One idea for this challenge is that honestly I was bummed that teams didn't really get to the depth of the parallel-af challenge, which had four bugs in phase 2 and a trap mode that was never used. I felt that the teams really didn't understand the true nature and cool-ness of the parallel machine, and the bugs that I had did not exploit anything specific to the parallel machine architecure.

After chatting with Zardus, the core concept of the challenge solidifed: the "Yan85" vm was a VM very similar to x86 expect for one crucial difference: because instruction opcodes and operands were single-bit you can have instructions that have multiple opcodes (i.e. one instruction that does add, load from memory, and a syscall). We hypothesized that a Yan85-style VM on a parallel machine could have race conditions in multiple-opcode instructions due to the inherent non-determinism of the parallel machine (there is no concept of a program counter in a dataflow machine because instructions execute when the data is ready), and this was the core inspiration of the challenge.

Implementation

Changed a decent amount in the program, but the main new components are:

arrays.c implementation of a new module in the parallel machine for arrays. This was a major pain in the original parallel-af challenge because all data in the machine needed to be 8 bytes max, and it's very hard to do a VM like that. Designed the instructions inspired by Lisp aref operations.
vm.force the implementation of the Yan85 VM in the force language.
vm-assembler.py a Yan85 VM assembler.
p aka vuln.vm is a "simple" menu-based log system.

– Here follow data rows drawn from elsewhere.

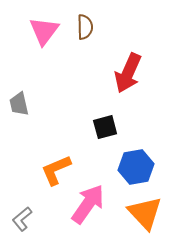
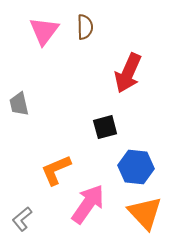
blue hexagon: rotated 16 degrees clockwise
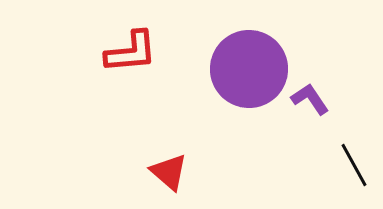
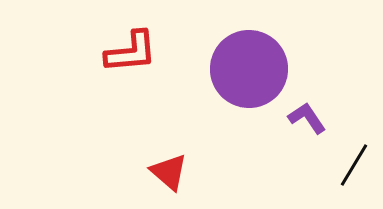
purple L-shape: moved 3 px left, 19 px down
black line: rotated 60 degrees clockwise
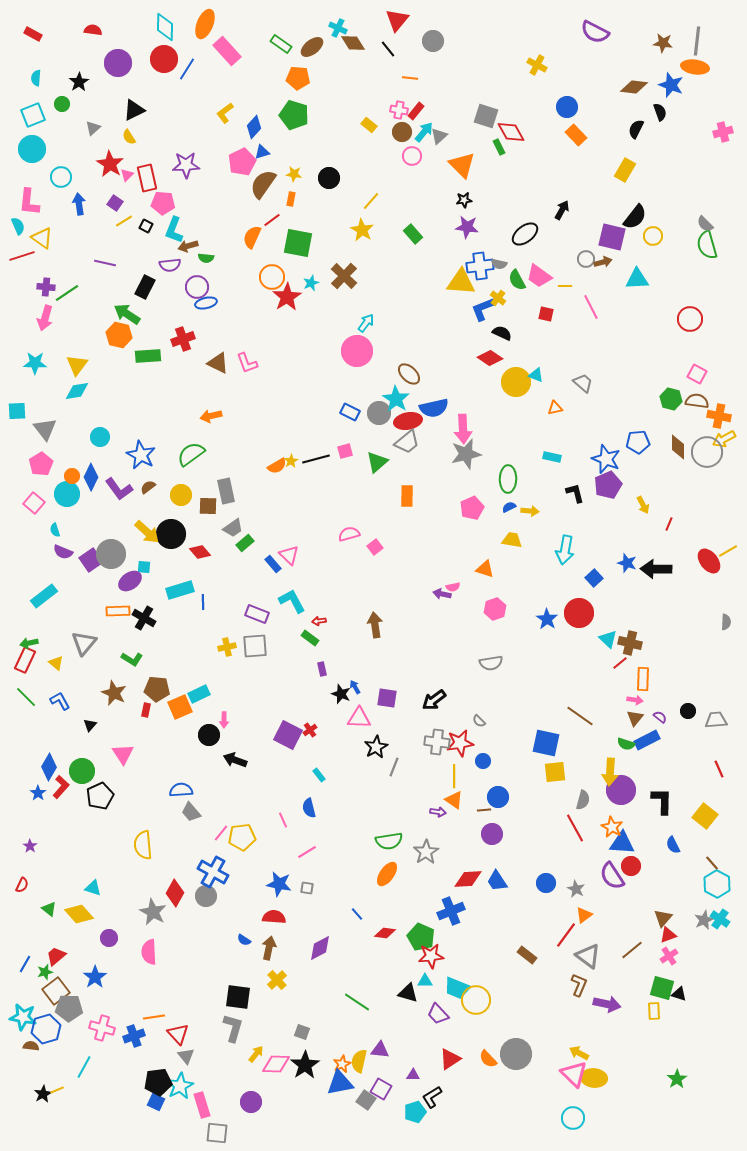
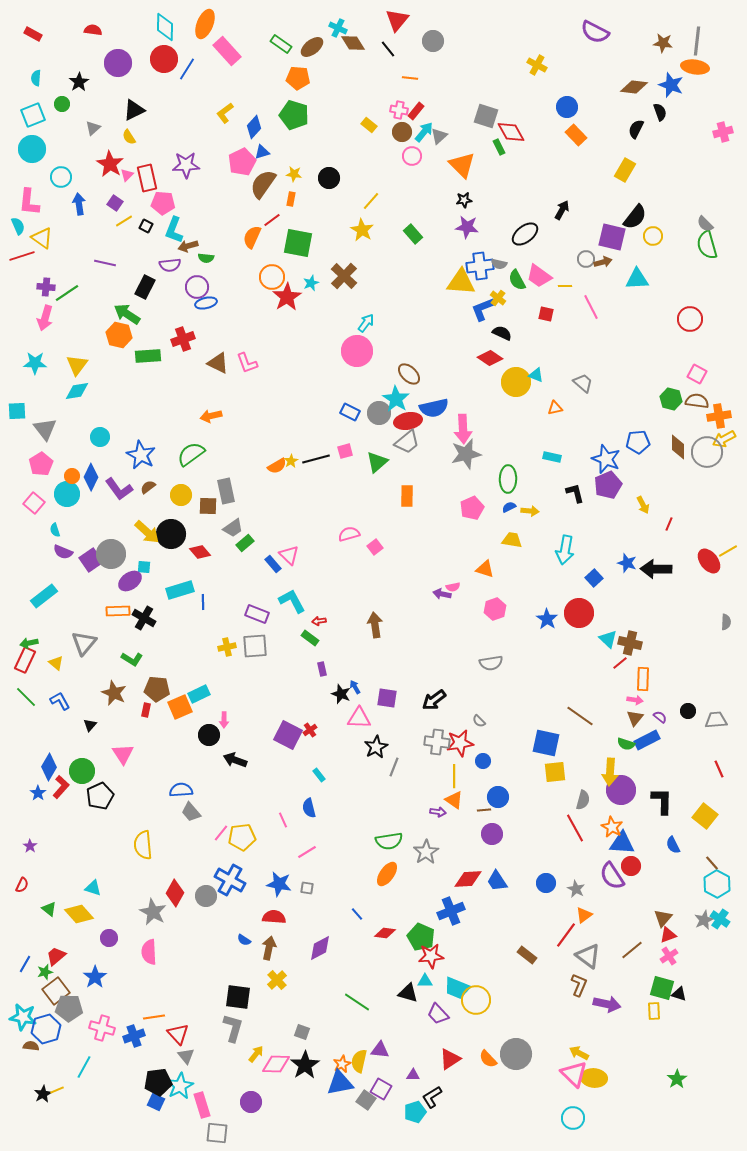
orange cross at (719, 416): rotated 20 degrees counterclockwise
blue cross at (213, 872): moved 17 px right, 8 px down
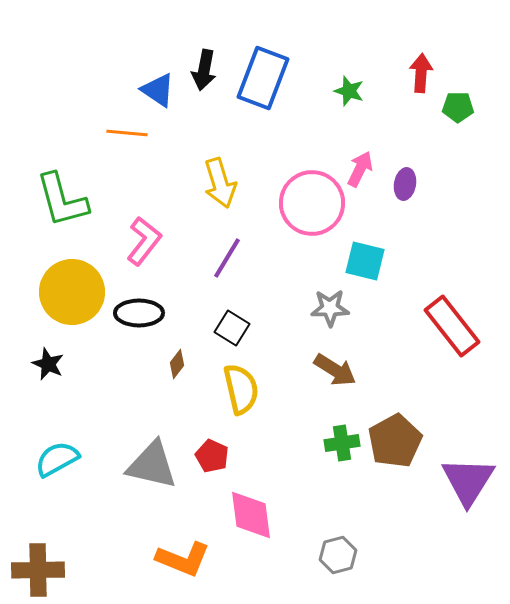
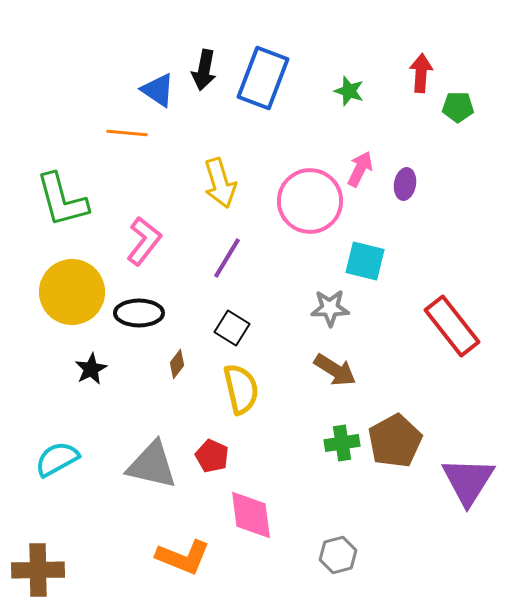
pink circle: moved 2 px left, 2 px up
black star: moved 43 px right, 5 px down; rotated 20 degrees clockwise
orange L-shape: moved 2 px up
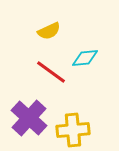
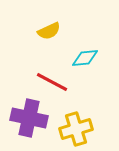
red line: moved 1 px right, 10 px down; rotated 8 degrees counterclockwise
purple cross: rotated 30 degrees counterclockwise
yellow cross: moved 3 px right, 1 px up; rotated 12 degrees counterclockwise
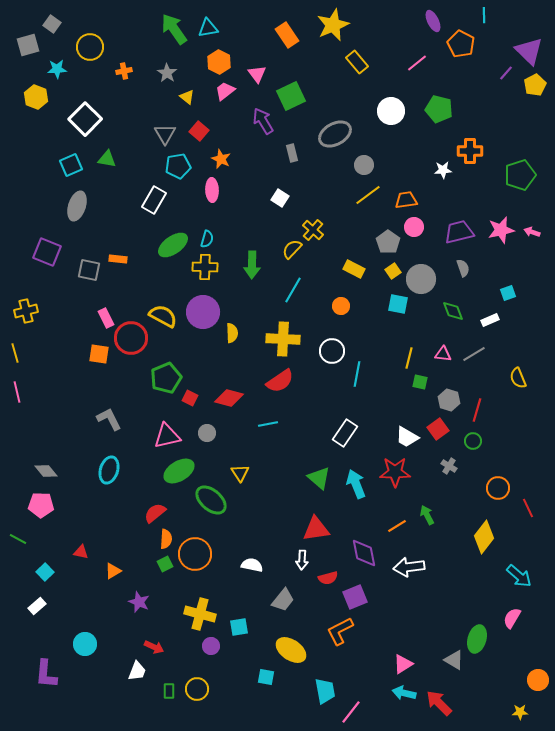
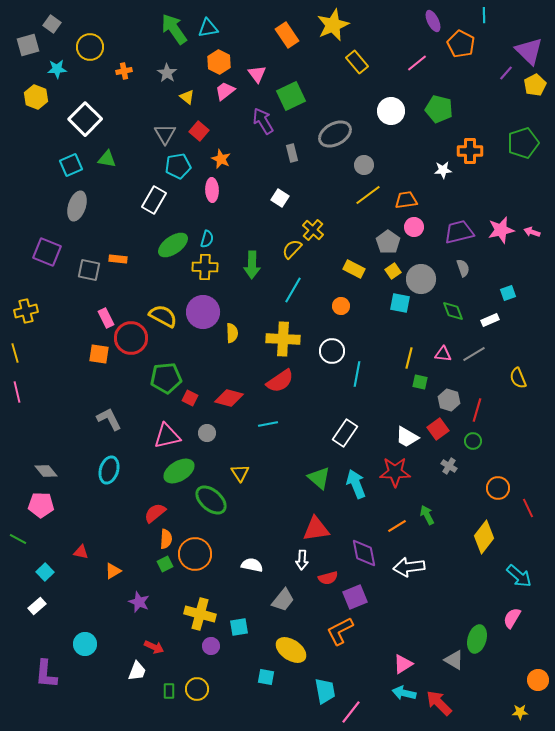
green pentagon at (520, 175): moved 3 px right, 32 px up
cyan square at (398, 304): moved 2 px right, 1 px up
green pentagon at (166, 378): rotated 16 degrees clockwise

Due to the constraints of Yan85 machine, programming this is a major PITA (e.g., only computation instruction is add), so I took a lot of shortcuts such as my implementation of print_int which only works for 0 through 10 (but at least it's documentated?).

Stages

There were three stages to this challenge baby, mama, and gran, with the differences between the two being a 4 byte difference in checks of the same name (the string "mama" was changed to "flag" in vm for stage 2 and the string "gran" was changed to "flag" in manchester for stage 3).

The idea was that checks to ensure that the teams could not open the flag file were added at the vm and then in the parallel machine itself (and the goal was to bypass those).

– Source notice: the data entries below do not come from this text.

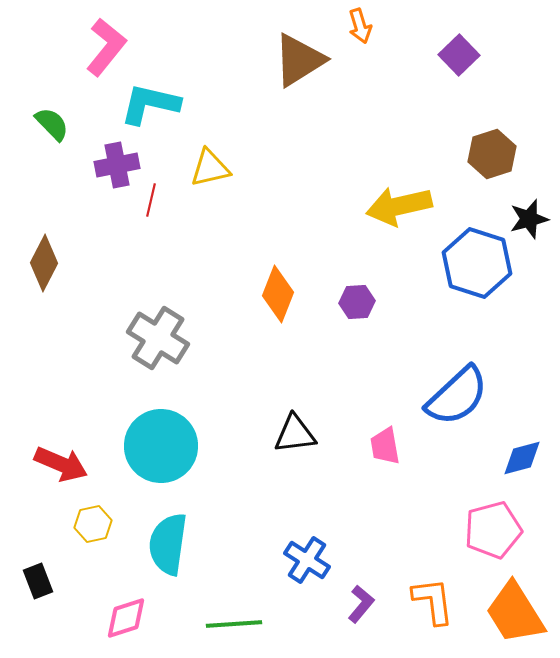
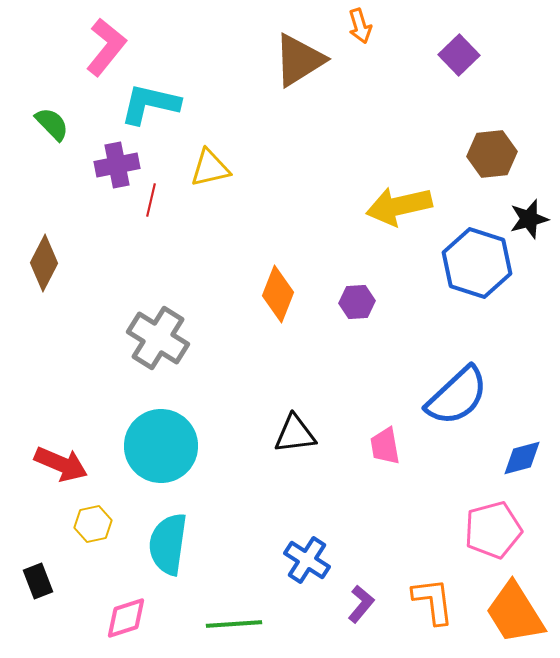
brown hexagon: rotated 12 degrees clockwise
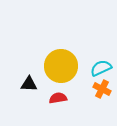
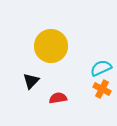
yellow circle: moved 10 px left, 20 px up
black triangle: moved 2 px right, 3 px up; rotated 48 degrees counterclockwise
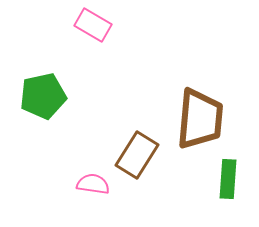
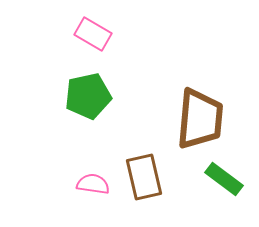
pink rectangle: moved 9 px down
green pentagon: moved 45 px right
brown rectangle: moved 7 px right, 22 px down; rotated 45 degrees counterclockwise
green rectangle: moved 4 px left; rotated 57 degrees counterclockwise
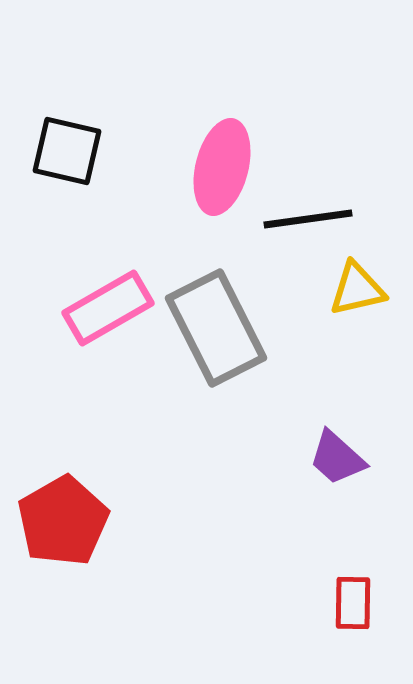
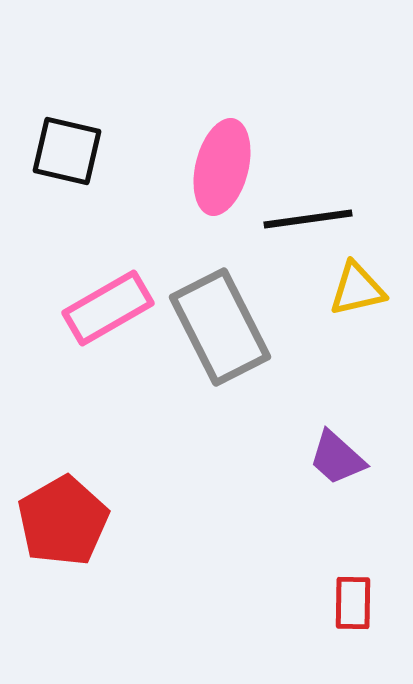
gray rectangle: moved 4 px right, 1 px up
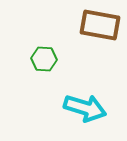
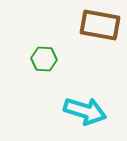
cyan arrow: moved 3 px down
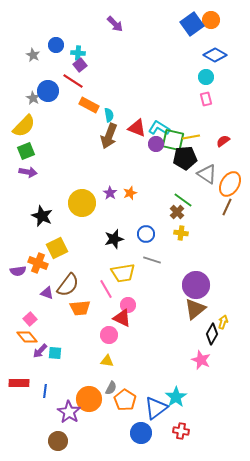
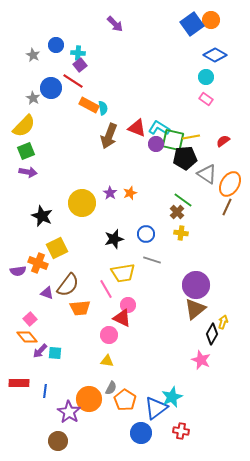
blue circle at (48, 91): moved 3 px right, 3 px up
pink rectangle at (206, 99): rotated 40 degrees counterclockwise
cyan semicircle at (109, 115): moved 6 px left, 7 px up
cyan star at (176, 397): moved 4 px left; rotated 10 degrees clockwise
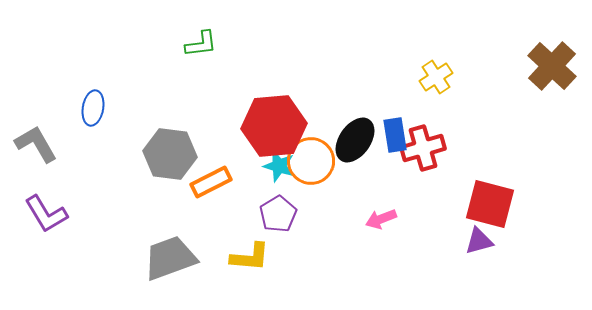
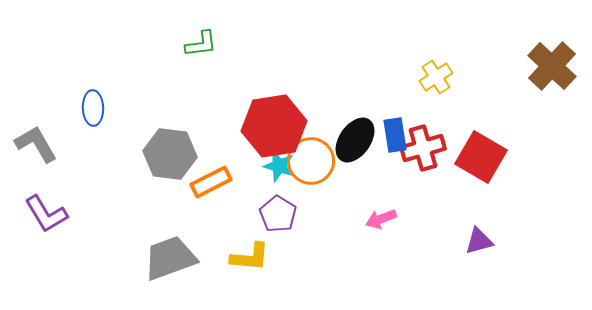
blue ellipse: rotated 12 degrees counterclockwise
red hexagon: rotated 4 degrees counterclockwise
red square: moved 9 px left, 47 px up; rotated 15 degrees clockwise
purple pentagon: rotated 9 degrees counterclockwise
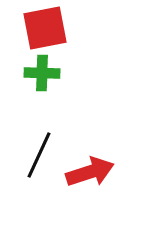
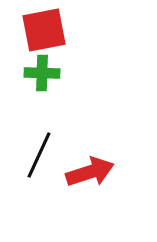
red square: moved 1 px left, 2 px down
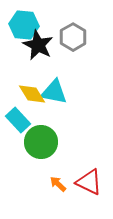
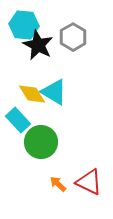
cyan triangle: rotated 20 degrees clockwise
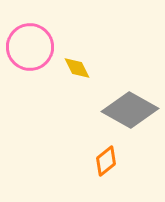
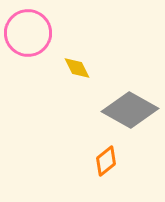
pink circle: moved 2 px left, 14 px up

Stage 1 `baby`: Vuln in `p`

The goal of stage 1 was for teams to understand the Yan85 vm, identify a vulnerability, and write Yan85 shellcode.

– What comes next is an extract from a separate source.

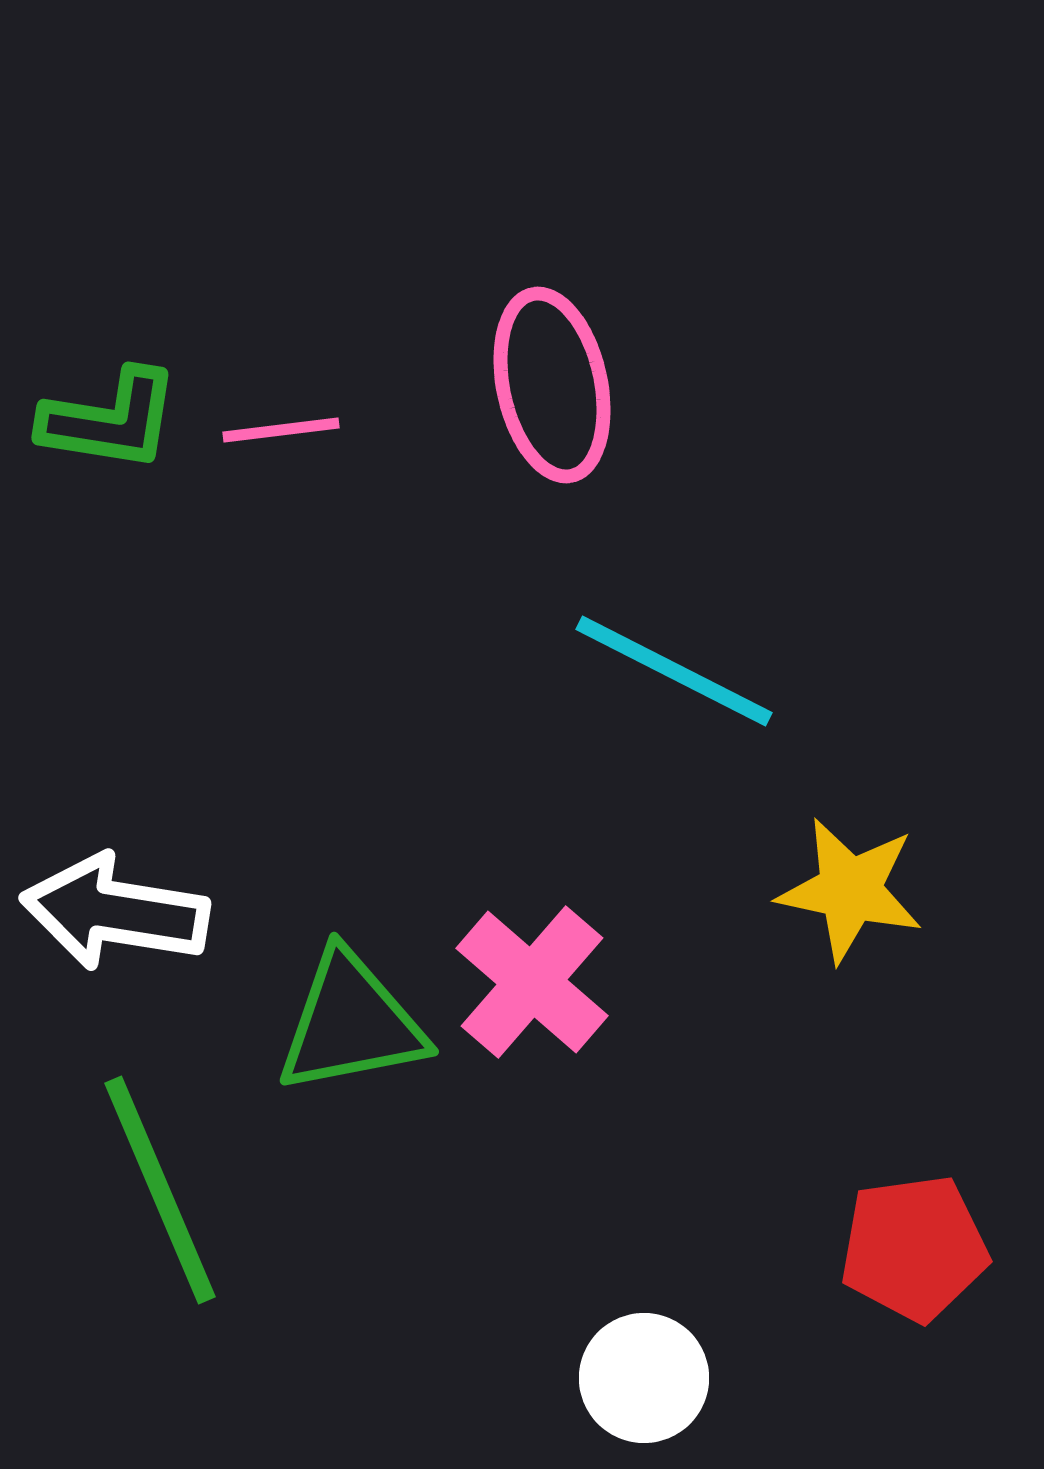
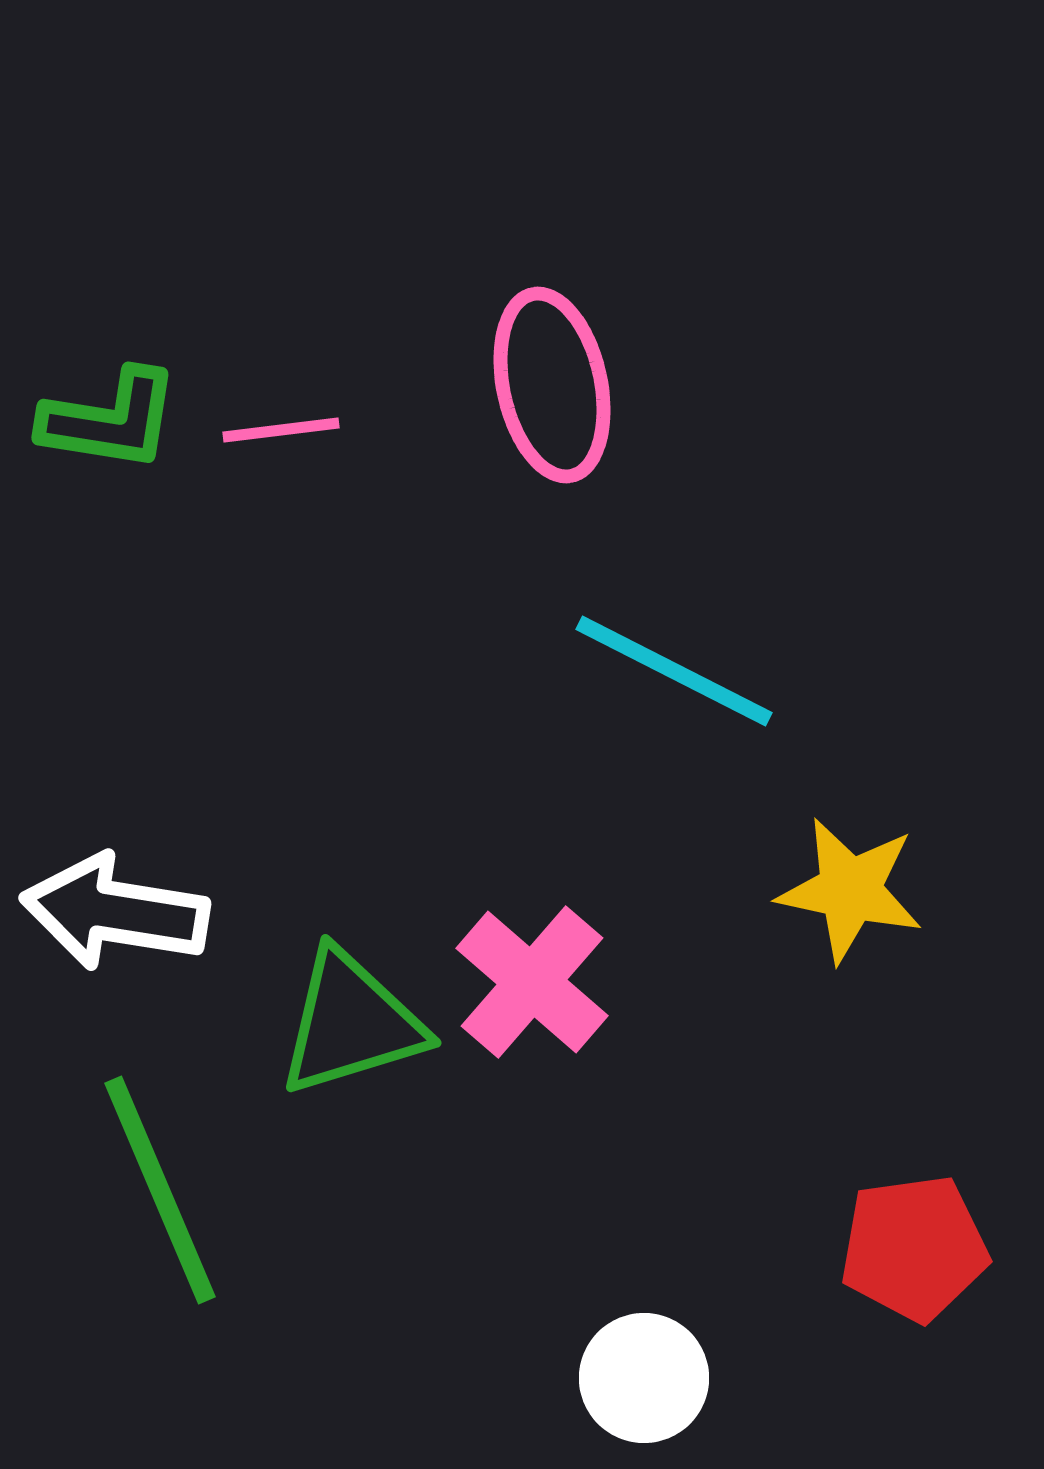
green triangle: rotated 6 degrees counterclockwise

The intended path for baby was an off-by-one error where logs are stored in p.

This allows you to change the max_num_logs variable so that you can start writing more log entries.

You can create one more log entry and overwrite the name_len variable, which is used when deciding how many bytes to read onto the stack for the name of the logs.

This way, the next log entry will overflow the saved IP on the stack and redirect control to your Yan85 shellcode.

My shellcode for this vulnerability writes "flag" onto the stack (so that it's not dependant on the memory layout of the machine), calls open, then reads the flag and writes it out.

Another approach that I know of that teams used to solve this stage was to overwrite the max_num_logs then keep creating logs until you reached the stack. I think the next stages were not possible with this approach due to the slowness (deployment had a hard 5 minute timeout).

Stage 2 `mama`: Vuln in `vm`

To goal of stage 2 was for teams to understand the race conditions due to non-determinism in the parallel machine, and use that race condition to exploit a TOCTOU vulnerability in the check in the vm of "flag".

While every instruction interpretation happened sequentially, there is no data dependency between the OPEN syscall and READ syscall, so a Yan85 VM instruction of sys OPEN|READ d would be nondeterministic and roughly ~2% of the time a READ from stdin into the same buffer as the OPEN would hit in the middle of the TOCTOU. To get this working I had to experimentally add and remove instructions (hence the checks for only some files)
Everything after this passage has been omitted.